Militarizing Latin America
by Noam Chomsky
In July 2009, the US and Colombia concluded a secret deal to permit the US to use seven military bases in Colombia. The official purpose is to counter narcotrafficking and terrorism,
"but senior Colombian military and civilian officials familiar with negotiations told The Associated Press that the idea is to make Colombia a regional hub for Pentagon operations," AP reported. There are reports that the agreement provides Colombia with privileged access to US military supplies. Colombia had already become the leading recipient of US military aid (apart from Israel-Egypt, a separate category).

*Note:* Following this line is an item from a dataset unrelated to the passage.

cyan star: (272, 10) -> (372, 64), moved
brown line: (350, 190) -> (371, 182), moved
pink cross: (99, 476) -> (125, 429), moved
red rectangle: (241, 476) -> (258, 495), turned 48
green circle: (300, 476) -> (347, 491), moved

Colombia has had by far the worst human rights record in the hemisphere since the Central American wars of the 1980s wound down.
The correlation between US aid and human rights violations has long been noted by scholarship.
AP also cited an April 1999 document of the U.S. Air Mobility Command, which proposes that the Palanquero base in Colombia could become a "cooperative security location" (CSL) from which "mobility operations could be executed." The report noted that from Palanquero, "Nearly half the continent can be covered by a C-17 (military transport) without refueling." This could form part of "a global en route strategy," which "helps achieve the regional engagement strategy and assists with the mobility routing to Africa." For the present, "the strategy to place a CSL at Palanquero should be sufficient for air mobility reach on the South American continent," the document concludes, but it goes on to explore options for extending the routing to Africa with additional bases.
On August 28, UNASUR met in Bariloche (Argentina) to consider the military bases. After intense internal debate, the final declaration stressed that South America must be kept as
"a land of peace," and that foreign military forces must not threaten the sovereignty or integrity of any nation of the region. It instructed the South American Defense Council to investigate the document of the Air Mobility Command. Problems of implementation were left to subsequent meetings.
Establishing US military bases in Colombia is only one part of a much broader effort to restore Washington's capacity for military intervention. There has been a sharp increase in US military aid and training of Latin American officers, focusing on light infantry tactics to combat
"radical populism" -- a concept that sends shivers up the spine in the Latin American context. Military training is being shifted from the State Department to the Pentagon, eliminating human rights and democracy conditionalities under congressional supervision, which has always been weak, but was at least a deterrent to some of the worst abuses.
The US Fourth Fleet, disbanded in 1950, was reactivated in 2008, shortly after Colombia's invasion of Ecuador, with responsibility for the Caribbean, Central and South America, and the surrounding waters. The
official announcement defines its "various operations" to "include counter-illicit trafficking, Theater Security Cooperation, military-to-military interaction and bilateral and multinational training."